Exercise prompt →
Nothing below is to be printed except the lines between the line holding "make him an" and the line holding "abstraction, transformation, and", inclusive, each exactly as it appears.

Data →
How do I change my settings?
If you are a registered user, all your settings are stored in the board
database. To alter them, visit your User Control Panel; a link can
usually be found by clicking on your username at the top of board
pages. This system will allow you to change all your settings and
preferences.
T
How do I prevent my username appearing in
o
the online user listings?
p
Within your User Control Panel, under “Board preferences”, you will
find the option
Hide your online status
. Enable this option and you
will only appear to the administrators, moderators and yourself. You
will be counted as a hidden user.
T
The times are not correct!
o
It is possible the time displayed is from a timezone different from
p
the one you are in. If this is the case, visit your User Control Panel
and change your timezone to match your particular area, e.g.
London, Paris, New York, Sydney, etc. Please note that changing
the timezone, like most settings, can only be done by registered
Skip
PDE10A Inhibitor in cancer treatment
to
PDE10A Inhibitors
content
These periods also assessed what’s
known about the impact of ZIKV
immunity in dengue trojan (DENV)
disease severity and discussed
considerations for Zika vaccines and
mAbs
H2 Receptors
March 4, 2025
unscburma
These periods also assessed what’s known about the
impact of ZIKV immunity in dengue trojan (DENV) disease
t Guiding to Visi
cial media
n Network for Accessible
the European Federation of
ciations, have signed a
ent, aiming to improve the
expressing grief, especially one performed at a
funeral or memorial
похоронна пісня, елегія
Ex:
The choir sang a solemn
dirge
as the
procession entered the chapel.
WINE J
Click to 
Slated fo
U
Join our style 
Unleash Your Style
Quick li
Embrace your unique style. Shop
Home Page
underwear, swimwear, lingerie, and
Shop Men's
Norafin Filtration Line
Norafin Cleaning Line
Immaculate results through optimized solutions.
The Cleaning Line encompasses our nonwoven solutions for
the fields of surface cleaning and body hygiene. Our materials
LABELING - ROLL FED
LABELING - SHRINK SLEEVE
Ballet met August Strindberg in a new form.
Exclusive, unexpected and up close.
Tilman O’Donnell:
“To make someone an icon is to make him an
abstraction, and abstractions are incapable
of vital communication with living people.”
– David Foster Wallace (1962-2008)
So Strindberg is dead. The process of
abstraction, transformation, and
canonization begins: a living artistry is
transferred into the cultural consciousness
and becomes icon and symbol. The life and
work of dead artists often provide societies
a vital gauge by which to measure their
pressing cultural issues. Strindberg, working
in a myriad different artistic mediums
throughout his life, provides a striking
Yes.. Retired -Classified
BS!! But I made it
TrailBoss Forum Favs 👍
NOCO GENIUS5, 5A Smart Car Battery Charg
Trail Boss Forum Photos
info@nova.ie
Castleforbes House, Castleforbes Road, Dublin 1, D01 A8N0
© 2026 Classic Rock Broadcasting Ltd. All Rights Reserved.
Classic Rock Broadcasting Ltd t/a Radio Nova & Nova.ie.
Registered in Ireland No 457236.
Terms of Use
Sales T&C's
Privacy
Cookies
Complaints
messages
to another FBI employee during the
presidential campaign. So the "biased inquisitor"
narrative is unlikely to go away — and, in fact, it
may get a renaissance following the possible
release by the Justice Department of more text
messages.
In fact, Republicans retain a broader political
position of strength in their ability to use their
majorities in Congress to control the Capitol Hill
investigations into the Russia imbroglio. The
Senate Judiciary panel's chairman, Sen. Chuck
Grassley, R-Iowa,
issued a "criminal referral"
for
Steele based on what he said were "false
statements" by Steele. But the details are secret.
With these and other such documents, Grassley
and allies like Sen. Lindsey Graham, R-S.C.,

Answer below →
“To make someone an icon is to make him an
abstraction, and abstractions are incapable
of vital communication with living people.”
– David Foster Wallace (1962-2008)
So Strindberg is dead. The process of
abstraction, transformation, and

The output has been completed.